» PROBLEM STATEMENT:
Your answer should show every line of the material below that includes "menu".

» RECORDS TO PROCESS:
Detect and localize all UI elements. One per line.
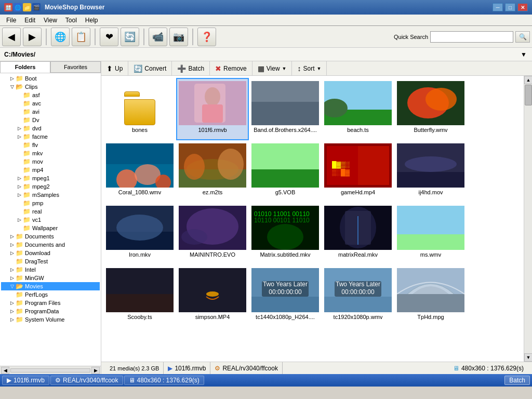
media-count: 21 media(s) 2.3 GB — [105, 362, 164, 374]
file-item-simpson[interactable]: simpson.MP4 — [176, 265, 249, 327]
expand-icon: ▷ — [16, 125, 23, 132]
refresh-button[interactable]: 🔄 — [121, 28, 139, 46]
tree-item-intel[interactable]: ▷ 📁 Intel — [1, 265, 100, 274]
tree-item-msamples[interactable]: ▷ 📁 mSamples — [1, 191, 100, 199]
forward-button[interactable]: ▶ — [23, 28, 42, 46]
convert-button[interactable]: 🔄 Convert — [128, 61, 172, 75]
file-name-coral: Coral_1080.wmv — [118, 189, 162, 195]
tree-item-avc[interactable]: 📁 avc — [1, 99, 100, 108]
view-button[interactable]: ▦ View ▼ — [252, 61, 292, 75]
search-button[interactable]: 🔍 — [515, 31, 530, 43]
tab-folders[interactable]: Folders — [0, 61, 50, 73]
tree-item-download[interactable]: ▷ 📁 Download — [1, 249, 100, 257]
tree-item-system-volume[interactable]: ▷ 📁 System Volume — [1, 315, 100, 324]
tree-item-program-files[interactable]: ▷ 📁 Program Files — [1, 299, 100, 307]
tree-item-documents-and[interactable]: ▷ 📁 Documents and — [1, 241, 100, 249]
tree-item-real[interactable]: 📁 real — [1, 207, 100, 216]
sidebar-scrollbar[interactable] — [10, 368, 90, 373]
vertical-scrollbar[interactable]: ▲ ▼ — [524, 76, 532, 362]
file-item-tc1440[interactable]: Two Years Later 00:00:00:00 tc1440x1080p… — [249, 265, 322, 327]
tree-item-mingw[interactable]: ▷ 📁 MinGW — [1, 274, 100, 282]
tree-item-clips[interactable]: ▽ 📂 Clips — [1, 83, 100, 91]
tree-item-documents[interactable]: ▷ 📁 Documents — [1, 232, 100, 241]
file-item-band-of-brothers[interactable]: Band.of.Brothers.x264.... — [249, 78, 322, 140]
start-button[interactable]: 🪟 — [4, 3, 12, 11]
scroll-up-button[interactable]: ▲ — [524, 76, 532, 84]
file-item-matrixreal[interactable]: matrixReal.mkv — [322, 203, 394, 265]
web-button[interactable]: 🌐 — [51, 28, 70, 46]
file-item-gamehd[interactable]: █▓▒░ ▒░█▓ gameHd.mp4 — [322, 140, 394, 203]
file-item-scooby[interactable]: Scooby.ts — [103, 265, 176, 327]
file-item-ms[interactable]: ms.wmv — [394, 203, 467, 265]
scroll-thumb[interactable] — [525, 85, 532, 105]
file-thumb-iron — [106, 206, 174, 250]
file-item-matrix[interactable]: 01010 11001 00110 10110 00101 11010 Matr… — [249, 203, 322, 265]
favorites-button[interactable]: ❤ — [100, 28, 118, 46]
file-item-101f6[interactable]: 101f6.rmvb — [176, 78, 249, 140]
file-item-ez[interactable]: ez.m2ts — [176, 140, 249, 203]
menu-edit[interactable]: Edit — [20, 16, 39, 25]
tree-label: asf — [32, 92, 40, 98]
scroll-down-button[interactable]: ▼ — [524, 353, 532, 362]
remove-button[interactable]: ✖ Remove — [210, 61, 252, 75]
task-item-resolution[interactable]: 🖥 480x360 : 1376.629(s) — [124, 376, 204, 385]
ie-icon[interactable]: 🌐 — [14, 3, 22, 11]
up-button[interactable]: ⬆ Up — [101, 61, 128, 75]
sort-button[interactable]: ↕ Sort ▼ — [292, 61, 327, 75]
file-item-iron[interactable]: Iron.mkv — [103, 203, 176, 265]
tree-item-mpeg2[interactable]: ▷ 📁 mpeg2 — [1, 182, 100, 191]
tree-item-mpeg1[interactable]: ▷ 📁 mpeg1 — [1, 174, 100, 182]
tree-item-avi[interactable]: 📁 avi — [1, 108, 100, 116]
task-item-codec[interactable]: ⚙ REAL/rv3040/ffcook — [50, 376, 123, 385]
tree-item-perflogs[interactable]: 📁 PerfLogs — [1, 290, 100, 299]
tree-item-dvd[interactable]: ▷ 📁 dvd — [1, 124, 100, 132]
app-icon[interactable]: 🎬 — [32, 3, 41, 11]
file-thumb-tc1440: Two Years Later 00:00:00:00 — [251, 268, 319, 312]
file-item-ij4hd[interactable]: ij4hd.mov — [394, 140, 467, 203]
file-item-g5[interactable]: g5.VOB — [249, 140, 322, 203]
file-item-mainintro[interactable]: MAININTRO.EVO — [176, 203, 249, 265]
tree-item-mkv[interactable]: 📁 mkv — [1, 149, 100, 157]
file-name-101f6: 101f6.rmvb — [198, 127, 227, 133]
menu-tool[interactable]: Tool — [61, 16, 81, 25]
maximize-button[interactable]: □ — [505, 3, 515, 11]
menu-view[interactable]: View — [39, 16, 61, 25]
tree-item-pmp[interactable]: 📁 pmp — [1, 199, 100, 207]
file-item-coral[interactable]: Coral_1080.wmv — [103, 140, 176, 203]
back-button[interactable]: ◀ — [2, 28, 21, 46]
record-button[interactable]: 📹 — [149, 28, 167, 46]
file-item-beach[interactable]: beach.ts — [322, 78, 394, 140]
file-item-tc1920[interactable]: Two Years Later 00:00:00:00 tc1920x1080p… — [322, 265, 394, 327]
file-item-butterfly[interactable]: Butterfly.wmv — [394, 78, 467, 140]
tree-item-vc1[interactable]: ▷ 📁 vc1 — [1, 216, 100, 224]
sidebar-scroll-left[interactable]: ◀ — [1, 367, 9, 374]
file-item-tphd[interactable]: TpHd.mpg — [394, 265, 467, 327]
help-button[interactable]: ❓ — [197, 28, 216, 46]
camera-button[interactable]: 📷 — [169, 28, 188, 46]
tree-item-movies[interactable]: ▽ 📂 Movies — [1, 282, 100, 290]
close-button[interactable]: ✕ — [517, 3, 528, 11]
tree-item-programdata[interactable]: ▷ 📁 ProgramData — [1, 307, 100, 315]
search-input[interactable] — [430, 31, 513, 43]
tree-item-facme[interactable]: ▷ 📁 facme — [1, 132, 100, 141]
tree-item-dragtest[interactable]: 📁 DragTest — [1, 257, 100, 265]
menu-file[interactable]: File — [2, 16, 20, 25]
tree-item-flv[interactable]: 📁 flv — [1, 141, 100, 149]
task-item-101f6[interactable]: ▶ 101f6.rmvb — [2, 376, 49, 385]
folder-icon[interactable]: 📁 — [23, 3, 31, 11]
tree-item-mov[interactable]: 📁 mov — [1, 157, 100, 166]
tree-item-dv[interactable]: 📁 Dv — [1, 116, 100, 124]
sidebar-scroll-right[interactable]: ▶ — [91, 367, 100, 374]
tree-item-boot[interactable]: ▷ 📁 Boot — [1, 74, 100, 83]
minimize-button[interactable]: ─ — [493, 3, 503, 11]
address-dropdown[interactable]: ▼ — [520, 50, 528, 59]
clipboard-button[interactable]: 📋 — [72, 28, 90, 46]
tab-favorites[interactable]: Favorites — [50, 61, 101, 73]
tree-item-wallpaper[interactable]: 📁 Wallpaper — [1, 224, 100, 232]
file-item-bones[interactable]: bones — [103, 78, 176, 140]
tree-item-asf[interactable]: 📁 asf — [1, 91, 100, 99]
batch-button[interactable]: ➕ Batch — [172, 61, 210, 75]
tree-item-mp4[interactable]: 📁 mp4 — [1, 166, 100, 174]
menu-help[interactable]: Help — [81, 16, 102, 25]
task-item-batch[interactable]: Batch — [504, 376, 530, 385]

» ANSWER TO THIS PROBLEM:
menu-edit[interactable]: Edit — [20, 16, 39, 25]
menu-tool[interactable]: Tool — [61, 16, 81, 25]
menu-view[interactable]: View — [39, 16, 61, 25]
menu-file[interactable]: File — [2, 16, 20, 25]
menu-help[interactable]: Help — [81, 16, 102, 25]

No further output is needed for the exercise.